Eu posso contar pelos dedos os livros que comecei e não terminei. Pássaro de corda foi um deles. Ouvi no programa livro aberto o Pedro Mexia falar do escritor e quis conhece-lo, desde aí não sigo mais dicas literárias do Pedro Mexia (ontem “pensam que eu sou o último hetero vivo?” !!!!! Como é que um homem inteligente fica assim convencido e não tem inteligência de não o mostrar?).
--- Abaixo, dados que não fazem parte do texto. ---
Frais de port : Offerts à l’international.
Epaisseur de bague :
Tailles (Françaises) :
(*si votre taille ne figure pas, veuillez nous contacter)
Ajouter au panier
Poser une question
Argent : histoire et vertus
Este Natal deram-me “a rapariga que sonhou um sonho” , achei que para mim era um título muito apropriado mas qdo vi o autor, pela primeira vez pensei, vou ler e se for igual, troco. Mas não vou trocar os contos lucram com o imprevisto, é um razoável contador de contos devia provavelmente nunca escrever romances. Não é um corredor de fundo. Mais para os 200m
Engraçado, não li uma crítica positiva sobre o Murakami em Portugal. Já é a segunda ou terceira resenha que acaba me caindo às vistas, e os comentários são sempre os mesmos: que não há paciência suficiente para o autor, que as pessoas desistiram de lê-lo.
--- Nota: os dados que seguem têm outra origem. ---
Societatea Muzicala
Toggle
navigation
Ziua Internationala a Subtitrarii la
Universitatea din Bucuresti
Uma pena que não haja tantas traduções brasileiras como as que há em Portugal. Por aqui o autor está sendo divulgado aos poucos, e tem causado encanto. Eu mesmo sou uma entusiasta: comecei com “Hard-Boiled Wonderland and the end of the World” (sem tradução por aqui) e continuei com “Caçando Carneiros” (deve ser o “Em busca do carneiro selvagem” de vocês) “Minha querida Sputnik”, “Após o anoitecer” e mais uns dois ou três títulos. A facilidade com que dialoga com o realismo mágico e a agudeza de alguns diálogos prendem minha atenção – em suma, gosto muito.
Enfim, gostos, como foi dito em um dos comentários acima.
Eu gostei dos contos.
a rapariga que sonhou um sonho todos sonhamos sonhos, erro.
“a rapariga que inventou um sonho” o título só se parecia comigo porque é a rapariga inventou um sonho.
E não sei quem foi o designer do livro mas parabens ao designer.